As a young adult, I use to think the disciples were twelve single men in their late 20’s with no strings attached who just left their professions and families and followed him. I was shocked when reading the passage in the Bible that Jesus “healed” Peter’s mother-in-law! That meant Peter was MARRIED!  Did he drag his wife along with the 12? Did he abandon her like a traveling salesman does for two years?  I doubt it. He was on good terms with his mother-in-law, for as soon as she was healed, she “served” the twelve, not give Peter lip for leaving!

What is the “Jesus way” to shepherd or nurture a growing believer?  Jesus never wrote the book “The 10 Step Plan Toward Greater Discipleship”, or “Shepherding for Idiots”. If he had, the Church would have made “programs” and “courses” out of it, making it a “legal” requirement for “joining” Church.

This doesn’t sound like a good answer, but Jesus just “hung out” with these guys, something every person in their late teens and early twenties knows how to do.  Jesus did not “model” who he is, he just remained true to himself and be himself.  In order to become “Jesus-like” you got to “like Jesus”, so that means “hanging out” with him. Relationships are so important to twenty year olds, because they want to be “liked”, accepted, by their peers, and want to be understood even though they don’t understand themselves.  Shepherding is getting to “like” and accept you, drawing one to grow in your “likeness” as well as getting to “like” oneself.  Relationships are the key; shepherding is “liking” Jesus to the point of wanting to become intimate in one’s relationship with him, growing in the “likeness” of Jesus, and learning “who we are” in Jesus!  It is all about relationships!

 

Nurturing: The Price! Part II

Vulnerable

 

Vulnerable

Before jumping into the field of shepherding, one must also look at the price of vulnerability.  People are looking for someone to mentor, disciple, lead them by example, thus allowing their life to be vulnerable.  They do not want to follow a hypocrite.  Ted Haggard’s fell hard and fast because he was not vulnerable.  His image was the voice of evangelicalism, which high-ranking politicians sought, yet his life was a lie criticizing the homosexual and drug life and yet living secretly in that life.  When he finally became vulnerable, only then could he move forward.

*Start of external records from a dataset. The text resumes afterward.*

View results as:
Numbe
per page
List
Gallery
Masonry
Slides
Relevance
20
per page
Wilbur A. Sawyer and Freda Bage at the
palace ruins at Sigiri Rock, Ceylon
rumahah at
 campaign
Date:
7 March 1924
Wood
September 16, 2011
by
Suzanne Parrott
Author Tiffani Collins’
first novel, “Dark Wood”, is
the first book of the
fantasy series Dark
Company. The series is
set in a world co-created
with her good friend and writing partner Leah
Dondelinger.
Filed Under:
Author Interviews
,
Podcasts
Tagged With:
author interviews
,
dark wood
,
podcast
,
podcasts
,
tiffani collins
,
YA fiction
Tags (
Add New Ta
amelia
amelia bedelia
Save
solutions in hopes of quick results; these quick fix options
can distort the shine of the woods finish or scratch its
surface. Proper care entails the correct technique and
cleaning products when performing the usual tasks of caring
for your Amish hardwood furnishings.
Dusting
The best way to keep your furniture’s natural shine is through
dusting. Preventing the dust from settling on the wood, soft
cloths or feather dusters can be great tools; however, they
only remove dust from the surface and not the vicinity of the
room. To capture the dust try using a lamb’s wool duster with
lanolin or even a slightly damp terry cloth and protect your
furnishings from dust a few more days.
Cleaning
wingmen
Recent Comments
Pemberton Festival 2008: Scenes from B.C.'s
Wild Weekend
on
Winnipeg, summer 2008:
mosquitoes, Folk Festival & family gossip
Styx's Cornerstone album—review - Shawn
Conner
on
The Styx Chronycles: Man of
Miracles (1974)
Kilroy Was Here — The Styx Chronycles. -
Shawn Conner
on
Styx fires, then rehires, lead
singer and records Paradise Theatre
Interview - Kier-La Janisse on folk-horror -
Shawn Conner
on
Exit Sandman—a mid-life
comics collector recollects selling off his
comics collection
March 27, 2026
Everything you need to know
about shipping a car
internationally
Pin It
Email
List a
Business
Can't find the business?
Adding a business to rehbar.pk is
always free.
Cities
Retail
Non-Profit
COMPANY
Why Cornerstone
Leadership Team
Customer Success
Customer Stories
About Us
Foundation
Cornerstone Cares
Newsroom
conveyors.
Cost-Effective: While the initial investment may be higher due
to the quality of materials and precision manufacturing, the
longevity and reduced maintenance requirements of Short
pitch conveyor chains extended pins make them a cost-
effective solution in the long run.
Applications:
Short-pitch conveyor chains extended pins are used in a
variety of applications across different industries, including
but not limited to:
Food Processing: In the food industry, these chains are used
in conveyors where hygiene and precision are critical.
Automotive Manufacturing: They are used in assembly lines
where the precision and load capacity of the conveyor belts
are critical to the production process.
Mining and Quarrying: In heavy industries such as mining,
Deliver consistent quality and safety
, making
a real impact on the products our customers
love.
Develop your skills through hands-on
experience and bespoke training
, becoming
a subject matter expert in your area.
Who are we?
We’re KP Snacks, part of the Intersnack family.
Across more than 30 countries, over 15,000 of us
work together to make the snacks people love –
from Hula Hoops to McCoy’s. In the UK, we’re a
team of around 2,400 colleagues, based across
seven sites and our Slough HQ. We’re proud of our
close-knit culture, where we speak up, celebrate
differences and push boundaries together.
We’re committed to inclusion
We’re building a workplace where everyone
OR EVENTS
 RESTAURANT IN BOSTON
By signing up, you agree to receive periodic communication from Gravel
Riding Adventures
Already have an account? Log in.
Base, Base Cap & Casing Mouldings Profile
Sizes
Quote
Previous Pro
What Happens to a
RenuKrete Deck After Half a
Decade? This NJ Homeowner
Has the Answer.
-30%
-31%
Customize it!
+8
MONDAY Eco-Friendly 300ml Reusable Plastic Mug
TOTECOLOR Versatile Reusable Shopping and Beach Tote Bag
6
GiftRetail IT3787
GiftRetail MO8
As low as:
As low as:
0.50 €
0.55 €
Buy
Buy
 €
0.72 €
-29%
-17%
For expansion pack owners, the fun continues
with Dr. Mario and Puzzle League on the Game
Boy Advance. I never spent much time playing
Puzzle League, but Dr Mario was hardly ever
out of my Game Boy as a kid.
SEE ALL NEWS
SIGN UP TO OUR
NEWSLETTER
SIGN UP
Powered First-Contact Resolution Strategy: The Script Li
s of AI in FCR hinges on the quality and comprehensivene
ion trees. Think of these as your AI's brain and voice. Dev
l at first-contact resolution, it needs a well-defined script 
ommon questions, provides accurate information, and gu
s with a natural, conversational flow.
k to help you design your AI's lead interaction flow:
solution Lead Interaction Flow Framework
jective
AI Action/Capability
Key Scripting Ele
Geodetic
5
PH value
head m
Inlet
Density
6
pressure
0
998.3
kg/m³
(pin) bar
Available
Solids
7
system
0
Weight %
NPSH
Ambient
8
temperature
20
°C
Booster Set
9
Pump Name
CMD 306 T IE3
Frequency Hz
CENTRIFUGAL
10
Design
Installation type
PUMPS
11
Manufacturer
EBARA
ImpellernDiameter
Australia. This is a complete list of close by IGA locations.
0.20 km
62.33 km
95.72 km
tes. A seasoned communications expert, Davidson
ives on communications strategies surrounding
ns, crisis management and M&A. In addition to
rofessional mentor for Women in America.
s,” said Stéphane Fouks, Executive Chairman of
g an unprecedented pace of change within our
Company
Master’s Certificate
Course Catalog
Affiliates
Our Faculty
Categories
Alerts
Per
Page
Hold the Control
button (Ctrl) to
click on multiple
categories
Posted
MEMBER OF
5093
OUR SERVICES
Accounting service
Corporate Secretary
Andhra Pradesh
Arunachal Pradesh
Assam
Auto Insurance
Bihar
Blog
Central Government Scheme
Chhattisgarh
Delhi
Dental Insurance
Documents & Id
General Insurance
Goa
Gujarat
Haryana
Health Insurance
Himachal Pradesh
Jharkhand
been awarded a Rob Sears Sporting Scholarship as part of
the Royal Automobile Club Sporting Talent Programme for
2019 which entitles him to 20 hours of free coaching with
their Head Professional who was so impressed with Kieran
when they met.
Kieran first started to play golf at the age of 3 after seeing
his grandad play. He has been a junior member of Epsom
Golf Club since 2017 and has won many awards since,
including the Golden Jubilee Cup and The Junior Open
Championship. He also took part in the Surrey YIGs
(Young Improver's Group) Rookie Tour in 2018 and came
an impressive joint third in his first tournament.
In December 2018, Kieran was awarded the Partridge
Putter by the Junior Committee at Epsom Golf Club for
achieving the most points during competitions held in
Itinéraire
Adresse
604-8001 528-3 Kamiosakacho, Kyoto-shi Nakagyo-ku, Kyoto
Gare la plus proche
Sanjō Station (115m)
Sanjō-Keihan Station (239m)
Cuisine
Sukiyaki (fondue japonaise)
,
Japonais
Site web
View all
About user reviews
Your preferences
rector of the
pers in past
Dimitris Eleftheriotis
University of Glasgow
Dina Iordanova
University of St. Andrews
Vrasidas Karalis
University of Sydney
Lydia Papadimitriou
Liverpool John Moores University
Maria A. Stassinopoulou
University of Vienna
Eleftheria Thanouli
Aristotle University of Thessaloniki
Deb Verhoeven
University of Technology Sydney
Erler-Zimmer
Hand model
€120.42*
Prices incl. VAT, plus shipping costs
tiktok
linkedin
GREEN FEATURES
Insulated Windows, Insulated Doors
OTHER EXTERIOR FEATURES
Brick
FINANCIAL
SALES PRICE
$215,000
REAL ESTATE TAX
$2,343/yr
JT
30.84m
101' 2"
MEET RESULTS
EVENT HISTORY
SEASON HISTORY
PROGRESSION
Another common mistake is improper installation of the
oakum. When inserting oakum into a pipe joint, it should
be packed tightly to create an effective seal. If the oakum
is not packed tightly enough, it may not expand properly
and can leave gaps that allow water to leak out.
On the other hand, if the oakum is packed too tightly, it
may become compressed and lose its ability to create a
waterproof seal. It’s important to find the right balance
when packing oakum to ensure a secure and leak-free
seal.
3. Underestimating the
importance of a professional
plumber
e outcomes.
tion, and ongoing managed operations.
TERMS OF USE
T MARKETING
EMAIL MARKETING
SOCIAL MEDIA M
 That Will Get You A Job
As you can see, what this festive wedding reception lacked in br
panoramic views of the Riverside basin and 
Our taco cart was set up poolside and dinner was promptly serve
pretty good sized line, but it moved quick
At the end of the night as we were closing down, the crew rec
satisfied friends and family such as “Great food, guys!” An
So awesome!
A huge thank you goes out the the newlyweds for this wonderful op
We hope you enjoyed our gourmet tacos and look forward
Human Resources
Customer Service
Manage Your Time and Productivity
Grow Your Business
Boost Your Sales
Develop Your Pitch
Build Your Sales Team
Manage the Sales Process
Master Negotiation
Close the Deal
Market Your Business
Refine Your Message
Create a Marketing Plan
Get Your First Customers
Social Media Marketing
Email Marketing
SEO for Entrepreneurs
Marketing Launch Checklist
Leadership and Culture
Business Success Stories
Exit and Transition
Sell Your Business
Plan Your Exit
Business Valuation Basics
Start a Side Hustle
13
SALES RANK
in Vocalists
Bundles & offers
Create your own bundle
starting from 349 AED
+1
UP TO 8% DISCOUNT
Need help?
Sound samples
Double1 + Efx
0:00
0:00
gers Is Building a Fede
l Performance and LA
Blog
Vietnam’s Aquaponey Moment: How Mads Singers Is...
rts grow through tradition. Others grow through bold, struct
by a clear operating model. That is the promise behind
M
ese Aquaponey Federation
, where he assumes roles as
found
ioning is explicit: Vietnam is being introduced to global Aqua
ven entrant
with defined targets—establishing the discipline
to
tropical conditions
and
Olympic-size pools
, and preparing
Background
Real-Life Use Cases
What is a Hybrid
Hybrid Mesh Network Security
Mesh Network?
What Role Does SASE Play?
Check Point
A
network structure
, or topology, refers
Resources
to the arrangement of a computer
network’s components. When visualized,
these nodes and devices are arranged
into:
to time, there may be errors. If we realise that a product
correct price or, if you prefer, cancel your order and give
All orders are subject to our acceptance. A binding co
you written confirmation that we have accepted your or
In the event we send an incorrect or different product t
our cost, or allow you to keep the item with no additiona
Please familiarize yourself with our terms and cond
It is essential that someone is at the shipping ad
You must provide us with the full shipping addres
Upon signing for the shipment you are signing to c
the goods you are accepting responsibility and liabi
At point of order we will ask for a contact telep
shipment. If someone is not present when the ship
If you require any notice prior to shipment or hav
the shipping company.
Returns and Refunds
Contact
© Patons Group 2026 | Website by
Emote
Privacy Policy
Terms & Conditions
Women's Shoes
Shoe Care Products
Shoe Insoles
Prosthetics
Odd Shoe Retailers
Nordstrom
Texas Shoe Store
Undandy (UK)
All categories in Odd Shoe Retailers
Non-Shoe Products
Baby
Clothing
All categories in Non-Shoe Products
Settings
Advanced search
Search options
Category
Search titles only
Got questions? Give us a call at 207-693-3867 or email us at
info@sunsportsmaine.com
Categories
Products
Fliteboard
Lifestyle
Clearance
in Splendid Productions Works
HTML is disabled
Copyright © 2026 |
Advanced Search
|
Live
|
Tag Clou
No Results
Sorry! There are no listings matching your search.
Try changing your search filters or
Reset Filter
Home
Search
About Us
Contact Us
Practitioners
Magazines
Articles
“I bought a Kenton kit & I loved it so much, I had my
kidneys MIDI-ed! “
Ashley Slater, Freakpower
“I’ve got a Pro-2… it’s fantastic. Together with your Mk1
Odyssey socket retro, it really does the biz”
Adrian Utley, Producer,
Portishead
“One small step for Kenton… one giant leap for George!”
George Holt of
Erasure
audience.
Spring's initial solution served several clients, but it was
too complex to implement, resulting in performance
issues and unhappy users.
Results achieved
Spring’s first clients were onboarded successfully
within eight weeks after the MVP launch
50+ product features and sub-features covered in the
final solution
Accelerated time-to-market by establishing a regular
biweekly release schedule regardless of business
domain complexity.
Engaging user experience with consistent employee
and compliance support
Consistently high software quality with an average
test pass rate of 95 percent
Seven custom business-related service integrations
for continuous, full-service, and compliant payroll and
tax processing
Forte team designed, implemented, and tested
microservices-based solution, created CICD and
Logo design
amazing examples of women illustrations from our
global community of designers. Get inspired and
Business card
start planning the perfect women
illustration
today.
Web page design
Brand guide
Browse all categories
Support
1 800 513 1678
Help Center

The twelve disciples walked with Jesus daily, and as their shepherd, he exposed all, warning them ahead of time of his impending crucifixion and trials.  Can you imagine how the twelve felt when their leader who they thought would be their political Messiah fell, was arrested, beaten, crucified.  What did the disciples do? Ran. “Run Forrest Run!” They scattered rather than gathered. They were depressed, forlorn, confused to the point that when the women told them about the resurrection they did not believe them until they personally investigated it. Their leader has fallen. What do you do with a fallen leader?  Often the movement, cause, etc. collapses and dies if its leader falls, or out of the ashes of the leader’s falling comes a legacy stronger than when he was alive.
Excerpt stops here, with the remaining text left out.